Теперь же, когда все шло хорошо и богатые шахты Монсантелы давали постоянную прибыль, то и дело из строя выходили насосы. А когда выходили из строя насосы и в шахтах скапливалась вода, нужно было, не теряя ни минуты, принимать срочные меры, делать все возможное, лишь бы она не достигла горловины. В таких случаях в шахту на веревке опускался человек и с большим трудом, орудуя отсосом, поддерживал определенный уровень воды. В аварийном состоянии находились две шахты. В одной из них мы сделали водосборник. Наверху ворот с веревкой приводили в движение люди, прилагая бешеные усилия, в то время как внизу, на дне шахты, несколько шахтеров осуществляли работу по откачке воды.
Всю ночь, хотя люди у ворота менялись, я бессменно провел на ногах.

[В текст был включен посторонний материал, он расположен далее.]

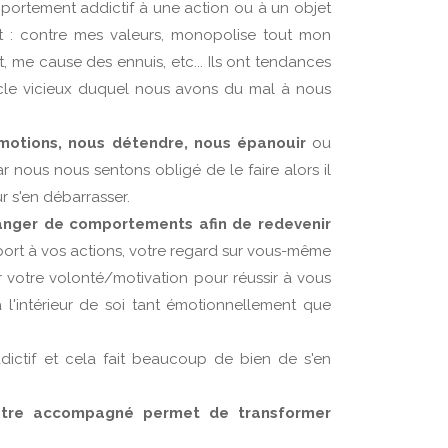
portement addictif à une action ou à un objet
t : contre mes valeurs, monopolise tout mon
t, me cause des ennuis, etc... Ils ont tendances
rcle vicieux duquel nous avons du mal à nous
motions, nous détendre, nous épanouir
ou
nous nous sentons obligé de le faire alors il
ur s'en débarrasser.
changer de comportements afin de redevenir
port à vos actions, votre regard sur vous-même
votre volonté/motivation pour réussir à vous
à l'intérieur de soi tant émotionnellement que
ictif et cela fait beaucoup de bien de s'en
être accompagné permet de transformer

От холода и нервного напряжения у меня не попадал зуб на зуб. Из щелей стоявшего неподалеку барака, где находился сторож, сочился ярко-оранжевый, почему-то раздражающий свет. Казалось, нас не охраняли, а следили за нами и нашей работой. Когда выпадала минута отдыха, шахтеры заходили туда, чтобы пропустить стопку водки, выпить чашку кофе или развлечься брюзжанием, лежавшего на сене старого сторожа, которому наше вторжение явно не нравилось.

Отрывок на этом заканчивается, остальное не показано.